Sri Lankan Christians were the targets of multiple instances of persecution in January 2018. Church buildings and services, including a funeral, were attacked or disrupted and authorities colluded with local Buddhists to halt Christian meetings.
The catalogue of persecution compiled by the National Christian Evangelical Alliance of Sri Lanka recorded several attacks on services.
During a New Year service in Batticaloa, a group launched fireworks at the building and shouted obscenities. On 7 January, stones were thrown at a church building in Nittambuwa, damaging the roof.
A Christian funeral service taking place in Vakarai on 17 January was disrupted by a 500-strong Hindu mob, who refused to allow a Christian to be buried at the cemetery. After the mob attacked police, they bowed to pressure from locals and the Christians were compelled to conduct the burial at a location 15km away under police protection.

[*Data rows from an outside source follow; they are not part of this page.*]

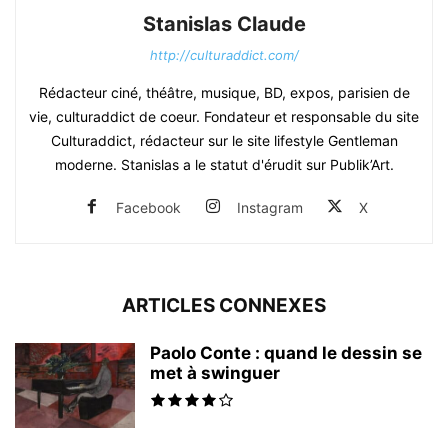
Stanislas Claude
http://culturaddict.com/
Rédacteur ciné, théâtre, musique, BD, expos, parisien de
vie, culturaddict de coeur. Fondateur et responsable du site
Culturaddict, rédacteur sur le site lifestyle Gentleman
moderne. Stanislas a le statut d'érudit sur Publik’Art.
Facebook
Instagram
X
ARTICLES CONNEXES
Paolo Conte : quand le dessin se
met à swinguer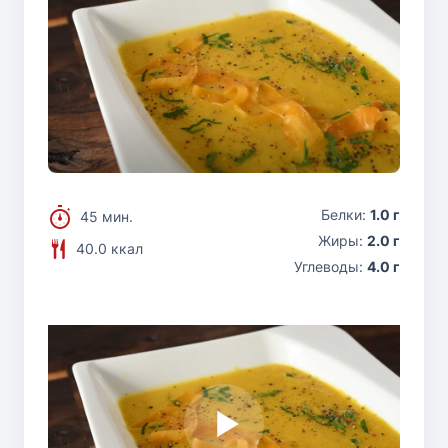
Белки:
1.0 г
45 мин.
Жиры:
2.0 г
40.0 ккал
Углеводы:
4.0 г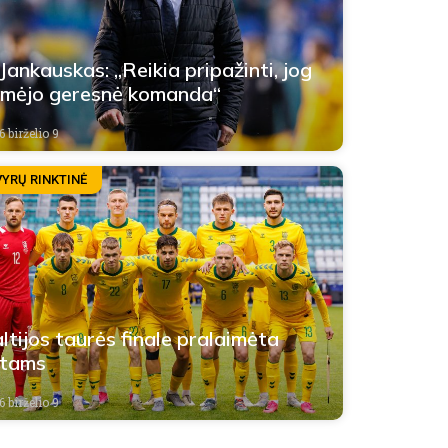
 Jankauskas: „Reikia pripažinti, jog
imėjo geresnė komanda“
 birželio 9
VYRŲ RINKTINĖ
ltijos taurės finale pralaimėta
stams
 birželio 9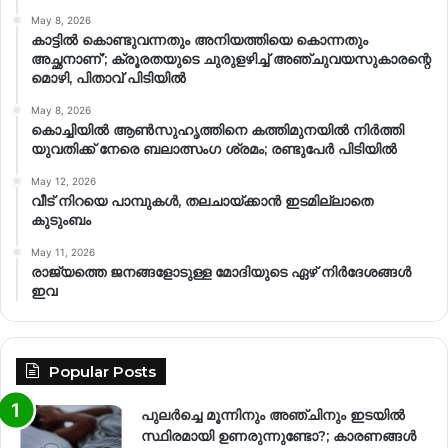
May 8, 2026
കാട്ടിൽ കൊണ്ടുവന്നതും അനിയത്തിയെ കൊന്നതും
അച്ഛനാണ്’; ക്രൂരതയുടെ ചുരുളഴിച്ച് അഞ്ചുവയസുകാരന്റെ
മൊഴി, പിതാവ് പിടിയിൽ
May 8, 2026
കൊച്ചിയിൽ ആൺസുഹൃത്തിനെ കത്തിമുനയിൽ നിർത്തി
യുവതിക്ക് നേരെ ബലാത്സംഗ​ ശ്രമം; രണ്ടുപേർ പിടിയിൽ
May 12, 2026
വീട് നിറയെ പാമ്പുകൾ, തലചായ്ക്കാൻ ഇടമില്ലാതെ
കുടുംബം
May 11, 2026
രാജ്യത്തെ ജനങ്ങളോടുള്ള മോദിയുടെ ഏഴ് നിര്‍ദേശങ്ങള്‍
ഇവ
Popular Posts
പുലർച്ചെ മൂന്നിനും അഞ്ചിനും ഇടയിൽ
സ്ഥിരമായി ഉണരുന്നുണ്ടോ?; കാരണങ്ങള്‍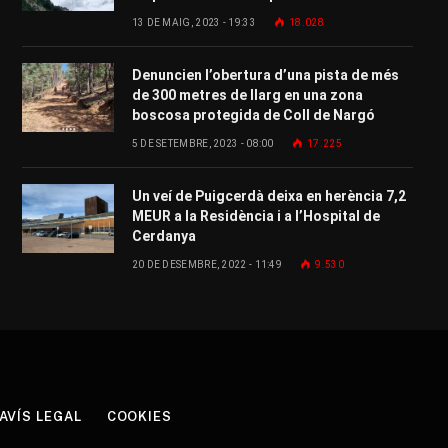
13 DE MAIG, 2023 - 19:33
18.028
Denuncien l’obertura d’una pista de més
de 300 metres de llarg en una zona
boscosa protegida de Coll de Nargó
5 DE SETEMBRE, 2023 - 08:00
17.225
Un veí de Puigcerdà deixa en herència 7,2
MEUR a la Residència i a l’Hospital de
Cerdanya
20 DE DESEMBRE, 2022 - 11:49
9.530
AVÍS LEGAL
COOKIES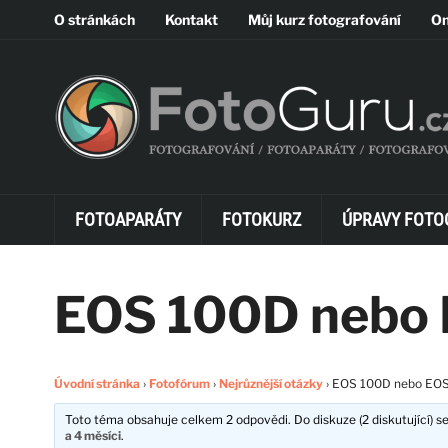
O stránkách
Kontakt
Můj kurz fotografování
On
FOTOAPARÁTY
FOTOKURZ
ÚPRAVY FOTO
EOS 100D nebo
Úvodní stránka
›
Fotofórum
›
Nejrůznější otázky
›
EOS 100D nebo EO
Toto téma obsahuje celkem 2 odpovědi. Do diskuze (2 diskutující) se
a 4 měsíci
.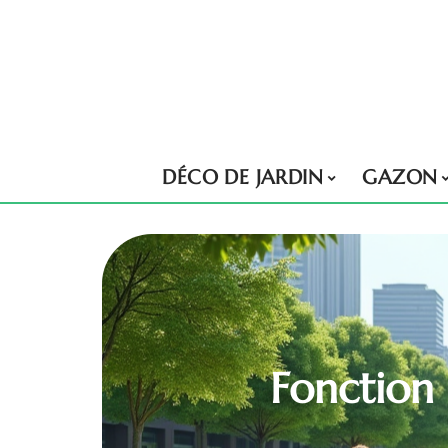
DÉCO DE JARDIN
GAZON
Fonction 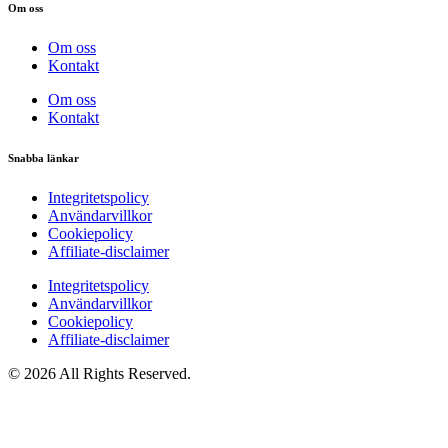
Om oss
Om oss
Kontakt
Om oss
Kontakt
Snabba länkar
Integritetspolicy
Användarvillkor
Cookiepolicy
Affiliate‑disclaimer
Integritetspolicy
Användarvillkor
Cookiepolicy
Affiliate‑disclaimer
© 2026 All Rights Reserved.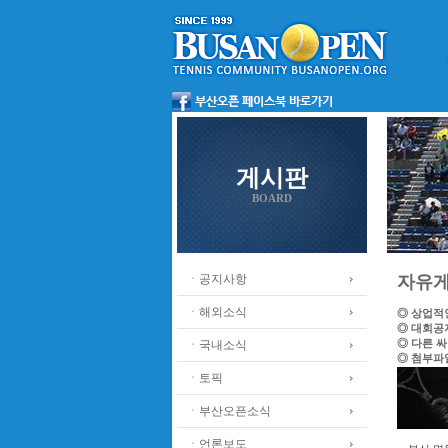
게시판
BOARD
ㆍ공지사항
자유
ㆍ해외소식
◎ 상업적
◎ 대회공
◎ 다른 
ㆍ국내소식
◎ 첨부파
ㆍ토픽
ㆍ부산오픈소식
ㆍ언론보도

In Dehiattakandiya on 19 January, the local Land Officer ordered a church pastor to stop holding services and threatened to reclaim church land if he refused. He was backed up by another local official. When the pastor refused, the officials contacted a local Buddhist monk and told him “the monks could now decide the course of action.”
Christians comprise eight per cent of the population in majority-Buddhist Sri Lanka and the country’s constitution gives “foremost place” to Buddhism.
Christians face frequent persecution, often from local Buddhist monks, while authorities discriminate against them, commonly claiming (falsely) that churches are legally required to register to hold services.